J’en suis arrivée à deux réponses. Premièrement, parce que je suis d’un naturel très optimiste, qui me pousse à penser que le livre va s’améliorer, mieux encore, que la fin en vaudra la peine. Ça c’est déjà vu : un livre moyen avec une fin extraordinaire, mais je dois avouer que l’inverse, soit un très bon livre dont la fin est décevante semble un phénomène plus courant.

 

Deuxièmement, une curiosité dévorante qui me rend insupportable l’idée de ne pas savoir comment le tout va terminer. Je ne sors jamais d’un film au cinéma et n’arrête jamais un visionnement de DVD en plein milieu pour les mêmes raisons. Ne pas savoir m’empêche de dormir. Le pire que j’ai fait ? J’ai lu le dernier tome des Orphelins Baudelaire sans même avoir lu les tomes 4 à 12, juste pour voir comment ça finissait.

 

Et vous, finissez-vous toujours les romans que vous commencez?

7 réflexions sur « Ces livres que je m’acharne à terminer de lire. »

  1. Oui, je finis toujours les livres que je commence, un peu pour les mêmes raisons que toi (« d’un coup que ça deviendrait intéressant » et « je veux savoir la fin »), mais surtout par soucis d’honnêteté intellectuelle : pour me sentir le droit moral de bitcher contre un livre, faut que je l’aie fini!

    D’ailleurs, ces grands principes font que je bûche sur le même bouquin depuis trois semaines. C’est mauvais, mais je vais le finir!!!

  2. Je me donne le droit d’abandonner des livres inintéressants, mais je m’abstiens alors de critiques (sauf pour les traditionnelles étoiles sur Goodreads).
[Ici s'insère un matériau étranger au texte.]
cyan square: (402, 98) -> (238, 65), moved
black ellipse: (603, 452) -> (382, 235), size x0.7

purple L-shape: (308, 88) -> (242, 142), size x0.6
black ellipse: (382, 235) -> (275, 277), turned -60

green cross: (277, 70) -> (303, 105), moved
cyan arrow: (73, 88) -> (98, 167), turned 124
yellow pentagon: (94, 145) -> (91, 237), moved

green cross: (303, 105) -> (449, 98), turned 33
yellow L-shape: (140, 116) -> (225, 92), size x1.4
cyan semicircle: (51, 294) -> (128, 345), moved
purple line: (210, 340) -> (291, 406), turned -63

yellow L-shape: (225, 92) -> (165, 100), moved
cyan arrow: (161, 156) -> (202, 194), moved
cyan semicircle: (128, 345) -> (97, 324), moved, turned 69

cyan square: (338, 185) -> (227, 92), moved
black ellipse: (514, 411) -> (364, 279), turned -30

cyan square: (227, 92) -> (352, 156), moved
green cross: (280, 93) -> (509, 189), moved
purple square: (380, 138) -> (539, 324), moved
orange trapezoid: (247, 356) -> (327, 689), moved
En personne, je dis simplement qu’ils étaient plates à mourir.

    En général, quand le début est mauvais, la fin l’est probablement. Je préfère risquer de manquer un dénouement inattendu en commençant un meilleur livre.
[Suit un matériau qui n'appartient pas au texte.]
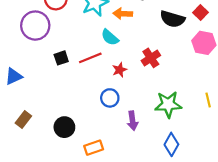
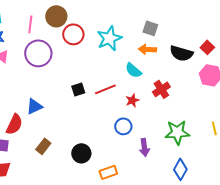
orange arrow: (123, 14) -> (147, 49), moved
purple circle: (35, 26) -> (38, 53), moved
cyan semicircle: (110, 37) -> (133, 70), moved

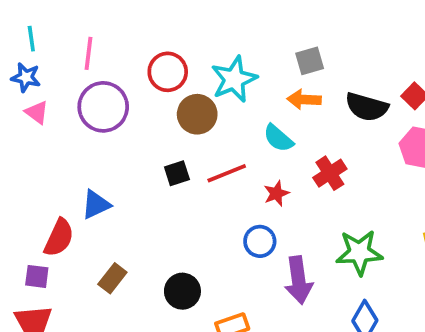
brown circle: (56, 16) -> (197, 114), moved
gray square: (150, 28) -> (310, 61), turned -35
purple arrow: (144, 147) -> (299, 280), size x1.4

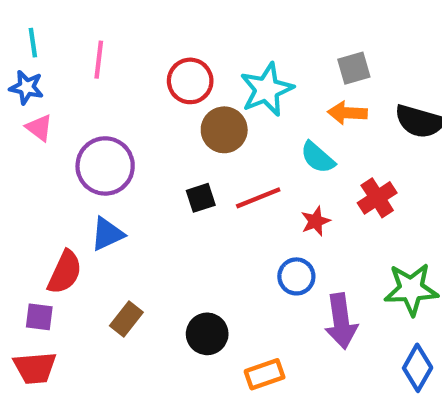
purple circle: (103, 107) -> (105, 166), moved

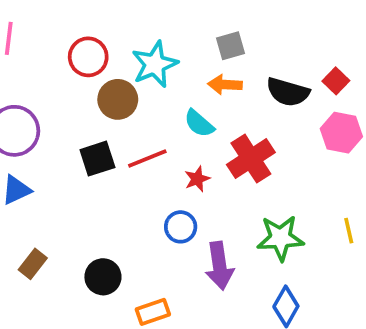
black square: (201, 198) -> (97, 159), size x1.4
red cross: (377, 198) -> (251, 159), size x1.4

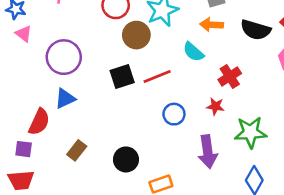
red cross: (251, 159) -> (230, 77), size x0.7
red star: (197, 179) -> (215, 106), moved, turned 30
blue circle: (181, 227) -> (174, 114), moved

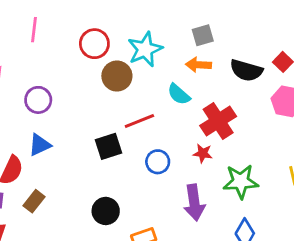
purple circle: (64, 57) -> (38, 100), size x0.7
black square: (122, 77) -> (108, 146), moved
red cross: (230, 77) -> (218, 121), size x1.4
brown rectangle: (77, 150) -> (34, 201), moved

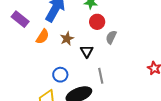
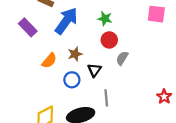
orange semicircle: (43, 37) -> (49, 61), moved
blue circle: (60, 75) -> (72, 80), moved

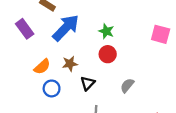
gray semicircle: (122, 58) -> (127, 85), moved
blue circle: (72, 80) -> (52, 88), moved

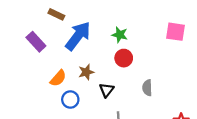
gray semicircle: (127, 85) -> (147, 88), turned -35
  3. @dominic: Je dois avouer qu’il est plutôt rare que les 20 dernières pages en valent la peine lorsque les 100 premières sont plattes. Chose certaine, aucun exemple ne me vient en tête!

  4. J’aimerais avoir le même cran que toi. Parfois, je lis des livres qui sont moyens, mais qui me poussent à les terminer. J’avais l’habitude de terminer tous mes romans, qu’ils soient bons ou franchement mauvais, mais ces temps-ci, j’ai remarqué, je n’en ai plus le courage. Si je ne suis plus capable, je ne suis PLUS capable. Et j’ai tellement de livres à lire dans ma bibliothèque (je suis une acheteuse compulsive) que sincèrement, je n’ai plus vraiment le luxe de me pencher trop longtemps sur un récit qui m’ennuie.
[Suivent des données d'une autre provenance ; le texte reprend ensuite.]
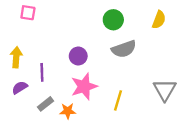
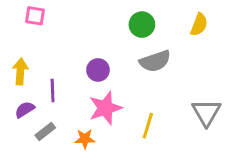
gray rectangle: (45, 104) -> (45, 131), moved

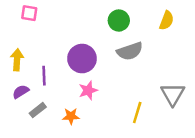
purple circle: (98, 70) -> (82, 59), size x1.5
pink star: (105, 108) -> (88, 90), size x0.7
yellow line: (148, 126) -> (137, 112), moved

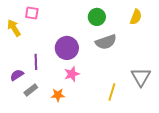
pink square: (29, 13) -> (32, 13), moved
yellow arrow: (17, 60) -> (14, 28), moved, turned -36

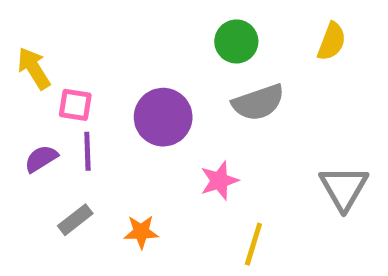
pink square: (32, 13) -> (75, 105), moved
pink star: (72, 74) -> (219, 181), moved
purple semicircle: (17, 75) -> (41, 159), moved
yellow line: (112, 92) -> (253, 244), moved

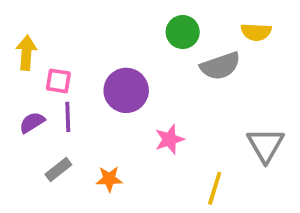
yellow semicircle: (332, 41) -> (256, 32), turned 72
yellow arrow: (34, 68) -> (26, 53), turned 36
gray semicircle: (258, 102) -> (220, 66), moved
yellow line: (253, 244) -> (215, 188), moved

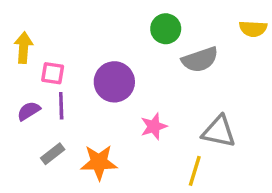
yellow semicircle: (256, 32) -> (253, 29), moved
gray triangle: (266, 145) -> (219, 132), moved, turned -48
orange star: (109, 179) -> (99, 162), size x1.5

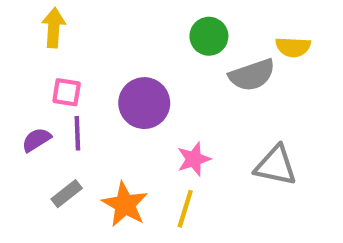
yellow semicircle: (253, 29) -> (293, 47), moved
yellow arrow: (24, 48) -> (54, 28), moved
orange star: (99, 162) -> (125, 204), turned 30
yellow line: (195, 171) -> (185, 209), moved

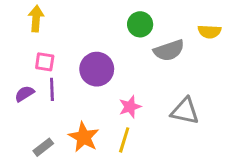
yellow semicircle: (293, 47) -> (209, 32), moved
gray rectangle: (67, 194) -> (43, 147), moved

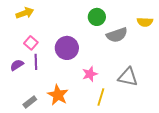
yellow arrow: (36, 19) -> (25, 13), turned 66
pink square: (45, 62) -> (31, 43), turned 32
yellow line: (124, 140) -> (101, 97), moved

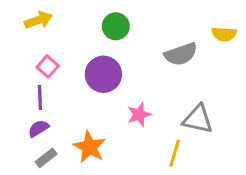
green circle: (97, 17) -> (116, 26), moved
purple line: (36, 62) -> (40, 97), moved
purple semicircle: (17, 65) -> (38, 128), moved
yellow line: (101, 97) -> (175, 153), moved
    J’essaie quand même. Parce qu’on apprend des tas de choses, avec un livre qu’on aime pas…

  5. @Didie: je me demande même parfois s’il n’est pas plus facile de repérer des erreurs dans des mauvais livres et ne pas les reproduire plutôt que d’identifier ce qui fait la qualité d’un grand livre et de l’intégrer à son style.